Prometheus Error Guide: 'remote_write 429' Server Returned

Overview

Prometheus remote_write ships samples to a remote endpoint (Mimir, Thanos Receive, Cortex, VictoriaMetrics, a vendor) over HTTP. When the receiver rejects a batch, Prometheus logs server returned HTTP status <code> <reason> and retries (for retriable codes) or drops the batch. The two you will see most are 429 Too Many Requests (the receiver is rate-limiting or applying backpressure) and 400 Bad Request (the batch is malformed or violates a receiver limit such as max label name length or out-of-order samples).

You will see this in the Prometheus log:

ts=2026-06-23T14:11:09.882Z caller=dedupe.go:112 component=remote level=warn remote_name=mimir url=https://mimir:8080/api/v1/push msg="Failed to send batch, retrying" err="server returned HTTP status 429 Too Many Requests"

The non-retriable 400 variant is dropped, not retried:

err="server returned HTTP status 400 Bad Request: received a series whose number of labels exceeds the limit"

It is a sender/receiver contract problem: the scrape and local TSDB are healthy, but data is not reaching (or is being refused by) the remote store. Backlogs build in the local WAL until the queue drains or samples expire.

Symptoms

Repeated Failed to send batch, retrying (429) or dropped-batch (400) log lines for a remote_name.
Remote-write queue metrics show a growing backlog and rising failures.
Gaps in the remote/long-term store while the local Prometheus graphs look fine.
WAL/disk growth on the sender as undelivered samples accumulate.

rate(prometheus_remote_storage_samples_failed_total[5m]) > 0

prometheus_remote_storage_samples_pending

{remote_name="mimir", url="https://mimir:8080/api/v1/push"}  148221

Common Root Causes

1. Receiver rate-limiting (429) — ingestion limits exceeded

The receiver enforces a per-tenant samples/sec or series limit and returns 429 when you exceed it. Confirm the code distribution:

journalctl -u prometheus --no-pager | grep -oE 'HTTP status [0-9]+' | sort | uniq -c

   2841 HTTP status 429
     12 HTTP status 200

A flood of 429s means the remote is throttling. The fix is on the receiver (raise the tenant limit) or the sender (reduce series / shard).

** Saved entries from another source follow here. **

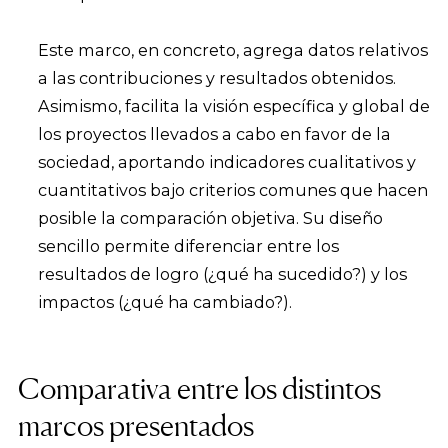
Este marco, en concreto, agrega datos relativos
a las contribuciones y resultados obtenidos.
Asimismo, facilita la visión específica y global de
los proyectos llevados a cabo en favor de la
sociedad, aportando indicadores cualitativos y
cuantitativos bajo criterios comunes que hacen
posible la comparación objetiva. Su diseño
sencillo permite diferenciar entre los
resultados de logro (¿qué ha sucedido?) y los
impactos (¿qué ha cambiado?).
Comparativa entre los distintos
marcos presentados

2. Label limit violations (400) — too many or too-long labels

Receivers cap label count, label name/value length, and total series size. A high-cardinality metric trips a non-retriable 400:

err="server returned HTTP status 400 Bad Request: received a series whose label value length exceeds the limit, label: 'path', value: '/api/v2/...'"

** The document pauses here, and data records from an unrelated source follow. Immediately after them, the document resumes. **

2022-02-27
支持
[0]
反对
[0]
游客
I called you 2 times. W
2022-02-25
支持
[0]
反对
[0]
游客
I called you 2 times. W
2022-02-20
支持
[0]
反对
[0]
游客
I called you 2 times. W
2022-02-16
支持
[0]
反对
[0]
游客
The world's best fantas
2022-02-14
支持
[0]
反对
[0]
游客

Find offending series locally:

curl -s 'http://localhost:9090/api/v1/query' \
  --data-urlencode 'query=topk(5, count by (__name__) ({__name__=~".+"}))' \
  | jq -r '.data.result[] | "\(.value[1])\t\(.metric.__name__)"'

98221	http_requests_total
41002	apiserver_request_duration_seconds_bucket

3. Out-of-order samples at the receiver (400)

If two senders (an HA pair) write the same series, the receiver rejects out-of-order samples with 400 unless its out-of-order window is enabled.

err="server returned HTTP status 400 Bad Request: out of order sample"

grep -nE 'replica|external_labels' /etc/prometheus/prometheus.yml

external_labels:
  cluster: prod
# (no replica label -> HA pair produces identical series)

Missing a replica external label on an HA pair causes colliding, out-of-order writes.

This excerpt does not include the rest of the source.